Technology Approaches (Sensors vs Vision)
- Waymo uses an expensive, lidar‑heavy sensor suite; Tesla pursues camera-only with heavy AI.
- Commenters note both rely on AI/computer vision; the real divide is “vision-only vs multi‑sensor.”
- Waymo’s hardware is seen as too costly and maintenance-heavy for mass consumer vehicles today.
User Experience and Safety Perception
- Multiple riders report Waymo in SF and LA as smooth, predictable, clean, and often “mundane in a good way”; some feel it now drives better than they do within its geofenced areas.
- Tesla FSD is described as improving but still anxiety‑inducing, like supervising a teenage driver.
- There are anecdotes of Waymos blocking traffic or entering a wrong-way alley; remote staff can give “advice” but not direct control, with roadside assistance as a fallback.
- One commenter dismisses Tesla FSD as essentially a live prototype with customers as test subjects.

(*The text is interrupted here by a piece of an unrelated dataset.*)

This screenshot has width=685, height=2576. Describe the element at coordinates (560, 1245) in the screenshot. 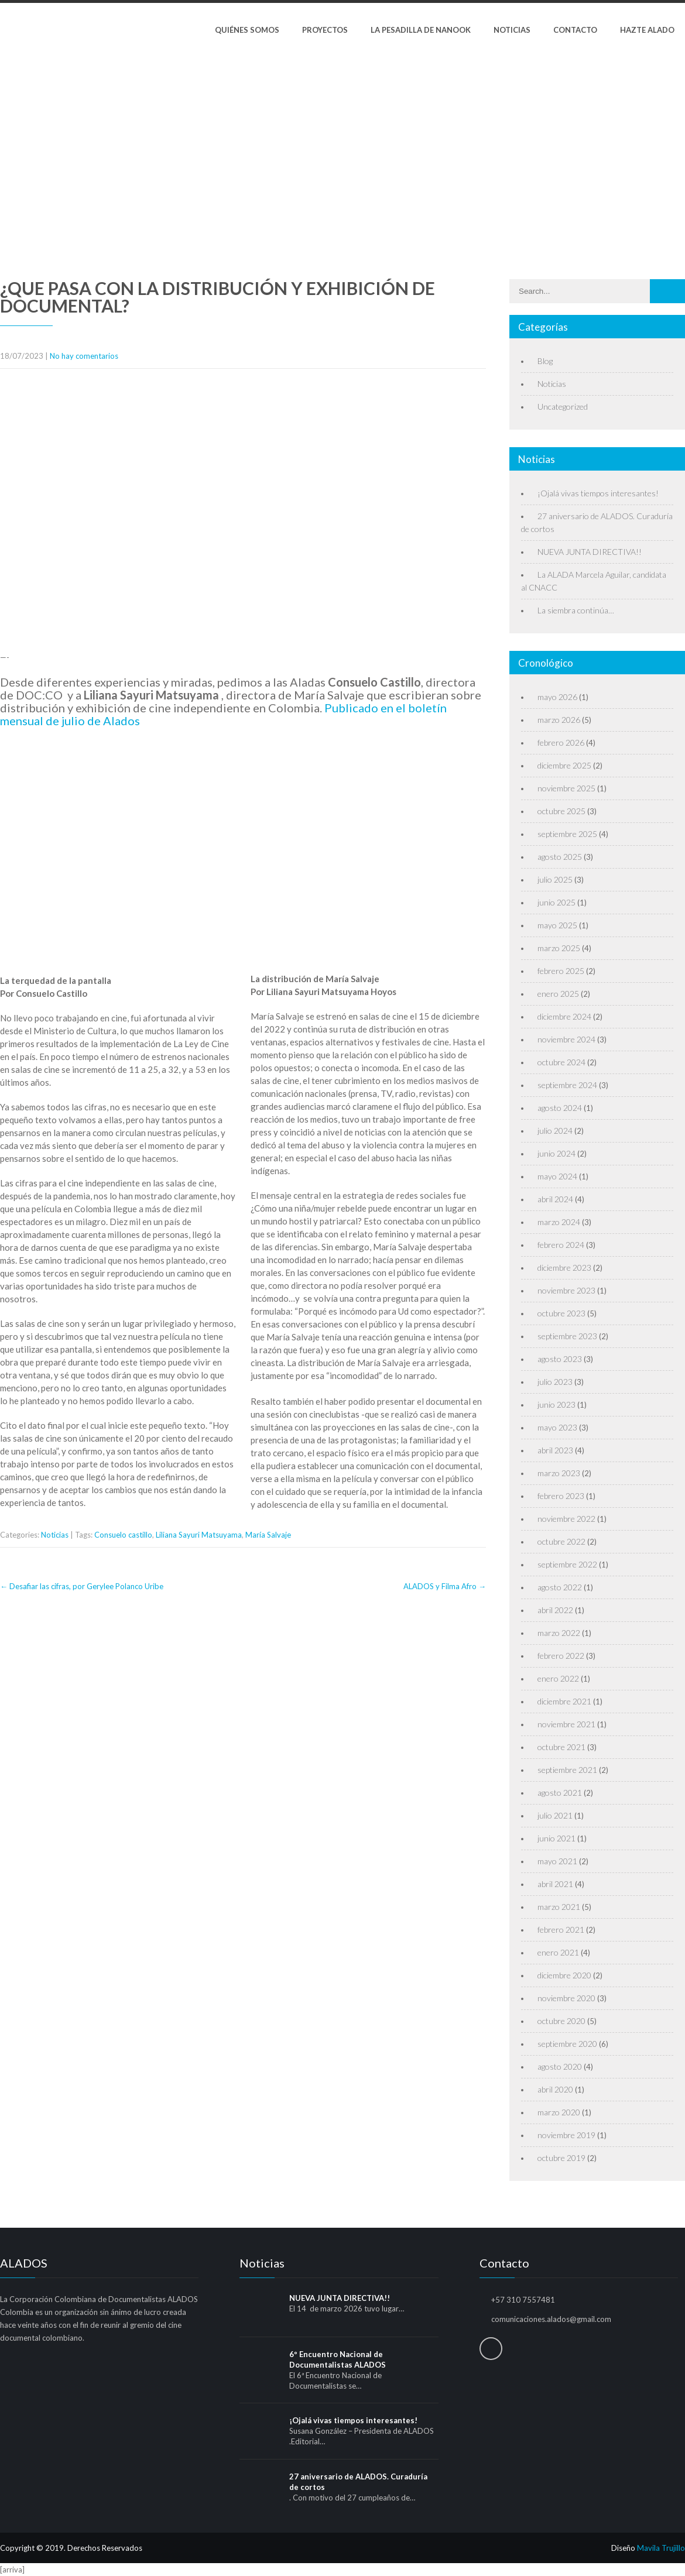

I see `febrero 2024` at that location.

Public Transit, Congestion, and “Leapfrog” Claims
- Strong skepticism that robotaxis can replace well‑run mass transit, especially in dense Asian/European cities.
- Critics stress geometry: low-occupancy cars, even autonomous, can’t match buses/trains for corridor capacity; self-driving fleets risk induced demand and more congestion.
- Others imagine shared, cooperative autonomous fleets (small shuttles, dynamic “flocks,” point‑to‑point minibuses) that could outperform today’s often-empty, infrequent U.S. buses.
- Debate over buses: some claim underused buses cause net congestion; others counter that at peak times they clearly remove car trips and that service must run off‑peak to be viable.
Economics, Scale, and Market Structure
- Disagreement over unit economics: some think cheaper hardware and high utilization will make robotaxis very cheap; others note current billion‑dollar losses and heavy ongoing engineering.
- One side argues autonomy is not a natural monopoly: multiple firms could reach similar safety levels.
- Another side claims scale-driven utilization advantages create winner‑take‑most dynamics similar to ride‑hailing.
Scope, Availability, and Endgame
- Waymo is praised but seen as geographically narrow; rollout to new cities and to harsher conditions (e.g., snow) is expected to be slow.
- Some see potential to reshape suburban commuting; others say that’s already possible with Uber and would mainly worsen sprawl.
- Speculation on Waymo’s endgame: Uber‑like service, tech provider to automakers or transit agencies, or a platform that Google could eventually monetize with advertising—prompting worries about future ad‑ridden rides.